Waouh. C'est le premier mot qui m'est venu à l'esprit au sortir de la séance de Little Men. Waouh parce que ça faisait belle lurette qu'un film étiqueté "Coming-of-Age " ne m'avait plus autant désarçonné.
D'emblée, ce qui frappe, c'est le sens de l'observation du réalisateur. Ce dernier, médecin légiste émérite des relations humaines, dissèque avec brio le corps d'une amitié adolescente sclérosée par les turpitudes du monde des adultes à portée de fusil.
Posant les jalons de son cinéma dans une Grosse Pomme en pleine mutation économique, Ira Sachs sublime et poétise les artères d'une ville déjà maintes et maintes fois chantée (Woody, on te salue). Ici chaque image de pellicule distille une retenue et une délicatesse désarmantes, ici chaque dialogue est finement pesé et mesuré. L’homéostasie cinématographique est maintenue par l’infini tact de la B.O de Dickon Hinchliffe (Tindersticks).
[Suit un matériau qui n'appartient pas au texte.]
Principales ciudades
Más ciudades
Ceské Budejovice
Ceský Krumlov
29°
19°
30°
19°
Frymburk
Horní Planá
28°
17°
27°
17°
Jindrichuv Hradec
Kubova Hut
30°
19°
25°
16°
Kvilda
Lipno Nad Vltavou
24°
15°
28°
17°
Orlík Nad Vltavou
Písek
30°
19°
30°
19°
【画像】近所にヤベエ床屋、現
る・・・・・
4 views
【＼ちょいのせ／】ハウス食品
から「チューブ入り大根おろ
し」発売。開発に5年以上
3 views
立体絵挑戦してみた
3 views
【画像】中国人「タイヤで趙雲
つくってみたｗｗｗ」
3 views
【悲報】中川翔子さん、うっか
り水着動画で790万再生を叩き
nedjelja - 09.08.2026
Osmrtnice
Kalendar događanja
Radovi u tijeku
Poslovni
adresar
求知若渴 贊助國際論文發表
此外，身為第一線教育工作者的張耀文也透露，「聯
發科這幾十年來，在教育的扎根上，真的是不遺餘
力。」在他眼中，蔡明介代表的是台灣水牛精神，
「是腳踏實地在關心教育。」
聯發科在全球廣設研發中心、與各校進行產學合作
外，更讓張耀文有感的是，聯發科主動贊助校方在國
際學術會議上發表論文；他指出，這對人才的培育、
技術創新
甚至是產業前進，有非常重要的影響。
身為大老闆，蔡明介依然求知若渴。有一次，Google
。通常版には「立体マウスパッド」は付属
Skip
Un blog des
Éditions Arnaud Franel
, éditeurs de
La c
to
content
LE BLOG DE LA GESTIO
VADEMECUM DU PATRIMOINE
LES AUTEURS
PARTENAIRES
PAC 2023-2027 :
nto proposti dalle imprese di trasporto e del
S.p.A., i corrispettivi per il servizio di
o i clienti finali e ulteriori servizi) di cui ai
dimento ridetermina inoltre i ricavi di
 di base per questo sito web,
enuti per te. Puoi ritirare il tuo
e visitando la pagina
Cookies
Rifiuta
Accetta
Tout ça ressemble un peu à cette très jolie fille, votre béguin de l'année, qui cherche à vous éconduire de sa voix à peine audible tout en essayant de ne pas heurter votre sensibilité. Sourire contrit. Il est de ces douceurs qui vous détruisent.
Mais là où Ira Sachs se démarque d'un Richard Linklater par exemple, c'est dans la finition. Quand Linklater fera le choix de l'optimisme léger, Sachs optera plutôt pour la vision douce-amère. Ce qui permet à Little Men de bénéficier d'une des plus belles fins qu'il m'ait été donné de voir.